> Task to carry out
Wherever "acrobat" occurs in the entries, copy the line that holds it.

> Data
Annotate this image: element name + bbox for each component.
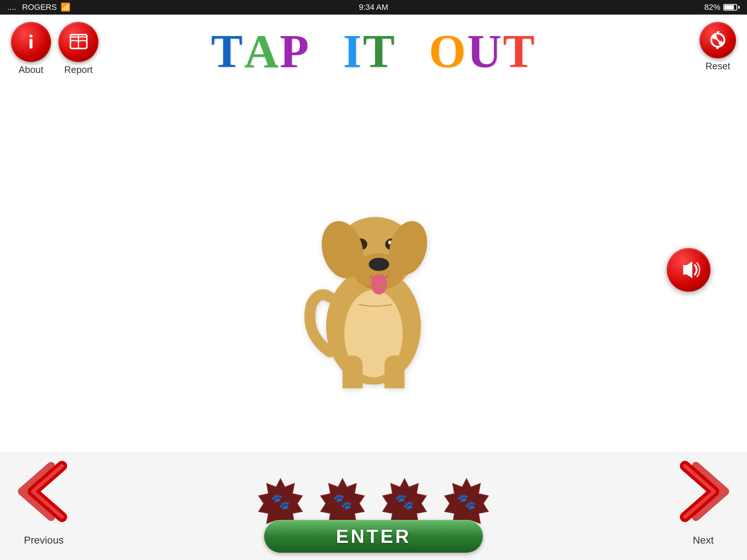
svg-text:🐾: 🐾 xyxy=(395,493,414,511)
svg-line-8 xyxy=(715,37,721,43)
reset-icon-circle[interactable] xyxy=(700,22,736,58)
dog-image xyxy=(282,151,465,388)
prev-chevron-icon xyxy=(11,459,77,524)
title-T1: T xyxy=(211,27,244,75)
previous-label: Previous xyxy=(24,534,64,546)
book-icon xyxy=(67,30,90,54)
title-P1: P xyxy=(280,27,310,75)
battery-percent: 82% xyxy=(704,3,720,12)
title-T3: T xyxy=(503,27,536,75)
info-icon xyxy=(20,31,42,53)
status-time: 9:34 AM xyxy=(359,3,388,12)
report-icon-circle[interactable] xyxy=(58,22,98,62)
next-button[interactable]: Next xyxy=(670,459,736,546)
svg-marker-25 xyxy=(683,261,692,278)
reset-button[interactable]: Reset xyxy=(700,22,736,72)
report-label: Report xyxy=(64,64,93,75)
wifi-icon: 📶 xyxy=(61,3,70,12)
header: About Report T A P xyxy=(0,15,747,88)
svg-point-14 xyxy=(371,274,387,295)
carrier-name: ROGERS xyxy=(22,3,57,12)
about-label: About xyxy=(19,64,43,75)
status-bar: .... ROGERS 📶 9:34 AM 82% xyxy=(0,0,747,15)
status-right: 82% xyxy=(704,3,740,12)
title-U: U xyxy=(467,27,503,75)
reset-label: Reset xyxy=(705,61,730,72)
app-area: About Report T A P xyxy=(0,15,747,560)
next-label: Next xyxy=(693,534,714,546)
svg-rect-21 xyxy=(342,355,363,388)
enter-button[interactable]: ENTER xyxy=(264,520,483,553)
svg-text:🐾: 🐾 xyxy=(271,493,290,511)
svg-rect-22 xyxy=(384,355,405,388)
svg-rect-1 xyxy=(30,39,32,48)
center-area: 🐾 🐾 🐾 xyxy=(77,477,670,528)
title-I: I xyxy=(343,27,363,75)
svg-text:🐾: 🐾 xyxy=(333,493,352,511)
svg-text:🐾: 🐾 xyxy=(457,493,476,511)
dog-svg xyxy=(282,151,465,388)
main-content xyxy=(0,88,747,452)
next-arrow-icon xyxy=(670,459,736,532)
sound-button[interactable] xyxy=(667,248,711,292)
previous-arrow-icon xyxy=(11,459,77,532)
speaker-icon xyxy=(676,257,701,283)
toolbar-left: About Report xyxy=(11,22,98,75)
battery-icon xyxy=(723,4,740,11)
svg-rect-0 xyxy=(30,35,32,38)
status-left: .... ROGERS 📶 xyxy=(7,3,70,12)
bottom-navigation: Previous 🐾 🐾 xyxy=(0,452,747,560)
title-A: A xyxy=(244,27,280,75)
title-O: O xyxy=(429,27,467,75)
signal-dots: .... xyxy=(7,3,19,12)
app-title: T A P I T O U T xyxy=(211,27,536,75)
title-T2: T xyxy=(363,27,396,75)
reset-icon xyxy=(707,29,729,51)
about-icon-circle[interactable] xyxy=(11,22,51,62)
enter-label: ENTER xyxy=(336,525,411,547)
svg-point-13 xyxy=(369,258,389,271)
report-button[interactable]: Report xyxy=(58,22,98,75)
previous-button[interactable]: Previous xyxy=(11,459,77,546)
about-button[interactable]: About xyxy=(11,22,51,75)
next-chevron-icon xyxy=(670,459,736,524)
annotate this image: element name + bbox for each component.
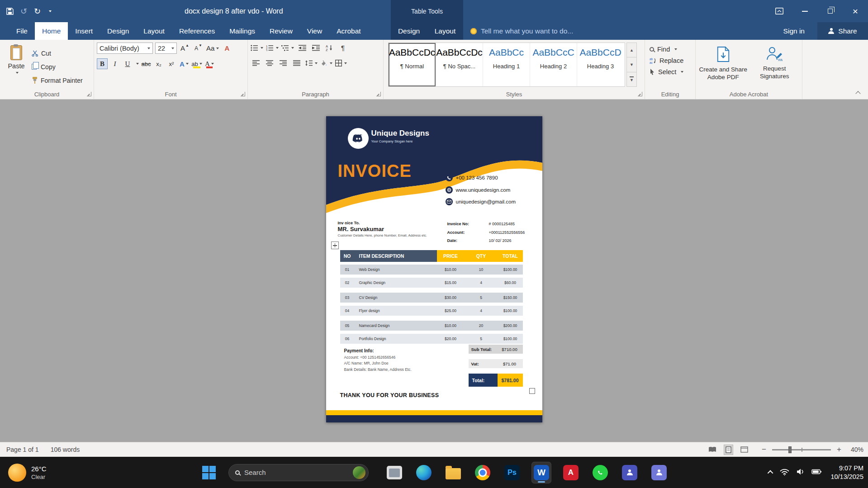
- chrome-icon[interactable]: [473, 462, 493, 483]
- zoom-in-button[interactable]: +: [836, 445, 842, 454]
- multilevel-list-button[interactable]: [281, 43, 294, 53]
- edge-icon[interactable]: [414, 462, 434, 483]
- justify-button[interactable]: [291, 58, 302, 68]
- highlight-color-button[interactable]: ab: [191, 58, 202, 69]
- read-mode-icon[interactable]: [707, 445, 718, 454]
- minimize-button[interactable]: [792, 0, 817, 22]
- tab-insert[interactable]: Insert: [68, 22, 100, 40]
- request-signatures-button[interactable]: xw Request Signatures: [750, 43, 800, 89]
- print-layout-icon[interactable]: [724, 445, 733, 455]
- volume-icon[interactable]: [796, 468, 805, 477]
- collapse-ribbon-icon[interactable]: [855, 91, 861, 95]
- replace-button[interactable]: abac Replace: [650, 57, 693, 64]
- battery-icon[interactable]: [811, 469, 822, 476]
- web-layout-icon[interactable]: [739, 445, 749, 454]
- sign-in-button[interactable]: Sign in: [783, 22, 805, 40]
- font-color-button[interactable]: A: [204, 58, 215, 69]
- decrease-indent-button[interactable]: [297, 43, 308, 53]
- numbering-button[interactable]: 123: [266, 43, 279, 53]
- style-no-spacing[interactable]: AaBbCcDc ¶ No Spac...: [436, 43, 483, 86]
- tab-acrobat[interactable]: Acrobat: [329, 22, 368, 40]
- font-size-select[interactable]: 22: [155, 43, 177, 54]
- search-box[interactable]: Search: [228, 464, 369, 481]
- app-window-icon[interactable]: [384, 462, 404, 483]
- copy-button[interactable]: Copy: [32, 62, 83, 72]
- shrink-font-button[interactable]: A▼: [193, 43, 204, 54]
- word-count[interactable]: 106 words: [51, 446, 80, 453]
- zoom-level[interactable]: 40%: [847, 446, 863, 453]
- style-heading-2[interactable]: AaBbCcC Heading 2: [530, 43, 577, 86]
- tab-references[interactable]: References: [172, 22, 222, 40]
- restore-button[interactable]: [817, 0, 843, 22]
- clock-widget[interactable]: 9:07 PM 10/13/2025: [830, 464, 863, 481]
- text-effects-button[interactable]: A: [179, 58, 190, 69]
- line-spacing-button[interactable]: [305, 58, 318, 68]
- tab-design[interactable]: Design: [100, 22, 136, 40]
- redo-icon[interactable]: ↻: [34, 6, 41, 16]
- borders-button[interactable]: [335, 58, 347, 68]
- style-normal[interactable]: AaBbCcDc ¶ Normal: [389, 43, 436, 86]
- styles-dialog-launcher[interactable]: [638, 92, 642, 96]
- align-right-button[interactable]: [278, 58, 289, 68]
- tab-review[interactable]: Review: [262, 22, 300, 40]
- tray-expand-icon[interactable]: [768, 470, 773, 476]
- tab-table-layout[interactable]: Layout: [427, 22, 463, 40]
- save-icon[interactable]: [6, 8, 14, 15]
- undo-icon[interactable]: ↺: [20, 6, 27, 16]
- table-move-handle[interactable]: [331, 242, 339, 249]
- select-button[interactable]: Select: [650, 68, 693, 76]
- file-explorer-icon[interactable]: [443, 462, 463, 483]
- style-heading-3[interactable]: AaBbCcD Heading 3: [577, 43, 624, 86]
- styles-scroll-up-icon[interactable]: ▲: [626, 43, 637, 57]
- word-icon[interactable]: W: [531, 462, 551, 483]
- start-button[interactable]: [199, 462, 219, 483]
- italic-button[interactable]: I: [109, 58, 120, 69]
- document-page[interactable]: Unique Designs Your Company Slogan here …: [326, 116, 542, 422]
- clipboard-dialog-launcher[interactable]: [87, 92, 91, 96]
- underline-caret-icon[interactable]: [136, 63, 139, 65]
- invoice-items-table[interactable]: NO ITEM DESCRIPTION PRICE QTY TOTAL 01We…: [340, 250, 523, 344]
- clear-formatting-button[interactable]: A: [221, 43, 232, 54]
- teams-secondary-icon[interactable]: [649, 462, 669, 483]
- tab-layout[interactable]: Layout: [136, 22, 172, 40]
- weather-widget[interactable]: 26°C Clear: [5, 457, 50, 488]
- zoom-slider[interactable]: [772, 449, 831, 450]
- zoom-slider-thumb[interactable]: [788, 446, 792, 453]
- subscript-button[interactable]: x₂: [153, 58, 164, 69]
- align-center-button[interactable]: [264, 58, 275, 68]
- paragraph-dialog-launcher[interactable]: [376, 92, 381, 96]
- wifi-icon[interactable]: [780, 468, 789, 477]
- close-button[interactable]: ×: [843, 0, 868, 22]
- share-button[interactable]: Share: [817, 22, 868, 40]
- show-paragraph-marks-button[interactable]: ¶: [337, 43, 348, 53]
- create-share-pdf-button[interactable]: Create and Share Adobe PDF: [698, 43, 748, 89]
- shading-button[interactable]: [320, 58, 332, 68]
- qat-customize-icon[interactable]: [47, 10, 52, 12]
- photoshop-icon[interactable]: Ps: [502, 462, 522, 483]
- teams-icon[interactable]: [620, 462, 640, 483]
- align-left-button[interactable]: [251, 58, 261, 68]
- cut-button[interactable]: Cut: [32, 48, 83, 58]
- whatsapp-icon[interactable]: [590, 462, 610, 483]
- tab-file[interactable]: File: [9, 22, 35, 40]
- tab-view[interactable]: View: [300, 22, 329, 40]
- zoom-out-button[interactable]: −: [761, 445, 767, 454]
- bullets-button[interactable]: [251, 43, 263, 53]
- font-dialog-launcher[interactable]: [241, 92, 245, 96]
- acrobat-icon[interactable]: A: [561, 462, 581, 483]
- tell-me-box[interactable]: Tell me what you want to do...: [470, 22, 573, 40]
- styles-more-icon[interactable]: ▼: [626, 72, 637, 87]
- tab-table-design[interactable]: Design: [391, 22, 427, 40]
- page-count[interactable]: Page 1 of 1: [6, 446, 39, 453]
- strikethrough-button[interactable]: abc: [141, 58, 152, 69]
- increase-indent-button[interactable]: [310, 43, 321, 53]
- styles-scroll-down-icon[interactable]: ▼: [626, 57, 637, 72]
- change-case-button[interactable]: Aa: [206, 43, 219, 54]
- grow-font-button[interactable]: A▲: [179, 43, 190, 54]
- find-button[interactable]: Find: [650, 46, 693, 53]
- underline-button[interactable]: U: [122, 58, 133, 69]
- font-family-select[interactable]: Calibri (Body): [97, 43, 153, 54]
- superscript-button[interactable]: x²: [166, 58, 177, 69]
- tab-mailings[interactable]: Mailings: [222, 22, 262, 40]
- style-heading-1[interactable]: AaBbCc Heading 1: [483, 43, 530, 86]
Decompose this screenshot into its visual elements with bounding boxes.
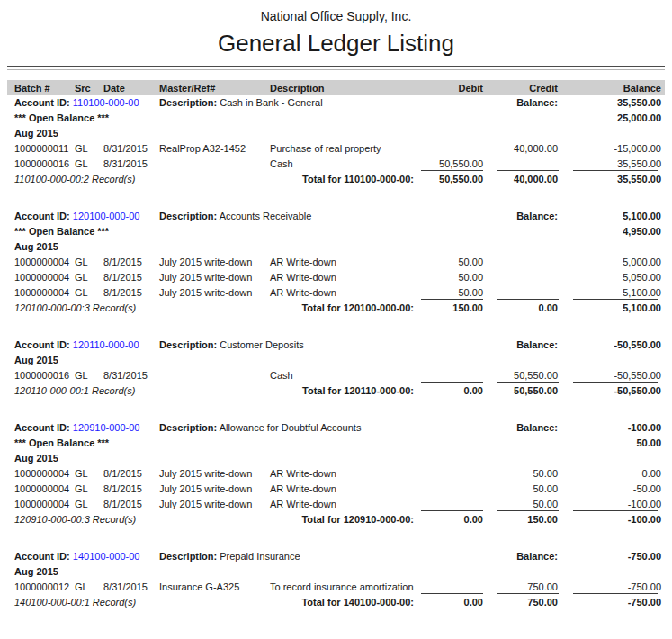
balance-label-cell: Balance: [490, 338, 566, 353]
detail-row: 1000000004GL8/1/2015July 2015 write-down… [7, 466, 665, 482]
credit-cell: 40,000.00 [490, 141, 566, 157]
total-label-cell: Total for 120110-000-00: [263, 383, 414, 399]
batch-cell: 1000000004 [7, 255, 70, 270]
total-balance-cell: 5,100.00 [566, 301, 665, 316]
account-balance-cell: -750.00 [566, 549, 665, 564]
description-cell: AR Write-down [263, 255, 414, 270]
month-cell: Aug 2015 [7, 126, 665, 141]
description-cell: AR Write-down [263, 497, 414, 512]
batch-cell: 1000000012 [7, 580, 70, 595]
total-debit-cell: 0.00 [414, 383, 490, 399]
master-ref-cell [153, 157, 263, 172]
account-header-row: Account ID: 120110-000-00Description: Cu… [7, 338, 665, 353]
account-id-link[interactable]: 110100-000-00 [73, 97, 139, 108]
debit-cell [414, 209, 490, 224]
description-cell: AR Write-down [263, 466, 414, 482]
debit-cell [414, 141, 490, 157]
debit-cell: 50,550.00 [414, 157, 490, 172]
column-header-bar: Batch # Src Date Master/Ref# Description… [7, 80, 665, 95]
description-value: Allowance for Doubtful Accounts [220, 422, 362, 433]
account-id-link[interactable]: 120910-000-00 [73, 422, 140, 433]
account-id-label: Account ID: [14, 422, 70, 433]
month-row: Aug 2015 [7, 239, 665, 255]
credit-cell [490, 157, 566, 172]
open-balance-amount-cell: 4,950.00 [566, 224, 665, 239]
account-balance-cell: -50,550.00 [566, 338, 665, 353]
ledger-table: Batch # Src Date Master/Ref# Description… [7, 80, 665, 610]
total-debit-cell: 150.00 [414, 301, 490, 316]
account-description-cell: Description: Customer Deposits [153, 338, 414, 353]
debit-cell [414, 580, 490, 595]
records-count-cell: 120100-000-00:3 Record(s) [7, 301, 263, 316]
month-row: Aug 2015 [7, 564, 665, 580]
total-balance-cell: 35,550.00 [566, 172, 665, 187]
total-credit-cell: 40,000.00 [490, 172, 566, 187]
description-value: Accounts Receivable [220, 211, 312, 221]
date-cell: 8/31/2015 [97, 580, 153, 595]
account-id-cell: Account ID: 140100-000-00 [7, 549, 153, 564]
total-row: 140100-000-00:1 Record(s)Total for 14010… [7, 595, 665, 610]
credit-cell: 50,550.00 [490, 368, 566, 383]
total-row: 120110-000-00:1 Record(s)Total for 12011… [7, 383, 665, 399]
open-balance-row: *** Open Balance ***4,950.00 [7, 224, 665, 239]
detail-row: 1000000004GL8/1/2015July 2015 write-down… [7, 285, 665, 301]
detail-row: 1000000016GL8/31/2015Cash50,550.00-50,55… [7, 368, 665, 383]
account-description-cell: Description: Cash in Bank - General [153, 95, 414, 111]
description-value: Customer Deposits [220, 339, 304, 350]
debit-cell [414, 95, 490, 111]
account-id-cell: Account ID: 120100-000-00 [7, 209, 153, 224]
account-header-row: Account ID: 110100-000-00Description: Ca… [7, 95, 665, 111]
date-cell: 8/31/2015 [97, 157, 153, 172]
spacer-cell [7, 527, 665, 549]
detail-row: 1000000016GL8/31/2015Cash50,550.0035,550… [7, 157, 665, 172]
col-header-balance: Balance [566, 80, 665, 95]
account-id-link[interactable]: 120110-000-00 [73, 339, 139, 350]
total-credit-cell: 0.00 [490, 301, 566, 316]
debit-cell: 50.00 [414, 270, 490, 285]
total-debit-cell: 50,550.00 [414, 172, 490, 187]
account-description-cell: Description: Accounts Receivable [153, 209, 414, 224]
report-title: General Ledger Listing [0, 28, 672, 58]
account-id-label: Account ID: [14, 551, 70, 562]
balance-label-cell: Balance: [490, 420, 566, 436]
description-value: Prepaid Insurance [220, 551, 300, 562]
description-label: Description: [159, 97, 217, 108]
total-row: 120100-000-00:3 Record(s)Total for 12010… [7, 301, 665, 316]
description-cell: To record insurance amortization [263, 580, 414, 595]
src-cell: GL [70, 497, 97, 512]
account-id-link[interactable]: 120100-000-00 [73, 211, 140, 221]
src-cell: GL [70, 466, 97, 482]
credit-cell [490, 285, 566, 301]
divider-dark-line [7, 66, 665, 68]
balance-label-cell: Balance: [490, 95, 566, 111]
ledger-body: Account ID: 110100-000-00Description: Ca… [7, 95, 665, 610]
open-balance-label-cell: *** Open Balance *** [7, 436, 566, 451]
section-spacer [7, 399, 665, 420]
col-header-src: Src [70, 80, 97, 95]
total-balance-cell: -50,550.00 [566, 383, 665, 399]
month-cell: Aug 2015 [7, 353, 665, 368]
open-balance-row: *** Open Balance ***50.00 [7, 436, 665, 451]
spacer-cell [7, 316, 665, 338]
account-id-link[interactable]: 140100-000-00 [73, 551, 140, 562]
balance-cell: 5,050.00 [566, 270, 665, 285]
total-debit-cell: 0.00 [414, 512, 490, 527]
balance-cell: -50,550.00 [566, 368, 665, 383]
src-cell: GL [70, 285, 97, 301]
col-header-debit: Debit [414, 80, 490, 95]
credit-cell: 50.00 [490, 497, 566, 512]
report-page: { "report": { "company": "National Offic… [0, 0, 672, 639]
balance-label-cell: Balance: [490, 549, 566, 564]
account-description-cell: Description: Allowance for Doubtful Acco… [153, 420, 414, 436]
account-id-cell: Account ID: 120910-000-00 [7, 420, 153, 436]
batch-cell: 1000000004 [7, 497, 70, 512]
description-label: Description: [159, 551, 217, 562]
detail-row: 1000000004GL8/1/2015July 2015 write-down… [7, 482, 665, 497]
detail-row: 1000000011GL8/31/2015RealProp A32-1452Pu… [7, 141, 665, 157]
records-count-cell: 120910-000-00:3 Record(s) [7, 512, 263, 527]
debit-cell [414, 420, 490, 436]
open-balance-row: *** Open Balance ***25,000.00 [7, 111, 665, 126]
date-cell: 8/31/2015 [97, 368, 153, 383]
debit-cell [414, 466, 490, 482]
total-debit-cell: 0.00 [414, 595, 490, 610]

> Response
- tab-acrobat[interactable]: Acrobat: [329, 22, 368, 40]
- acrobat-icon[interactable]: A: [561, 462, 581, 483]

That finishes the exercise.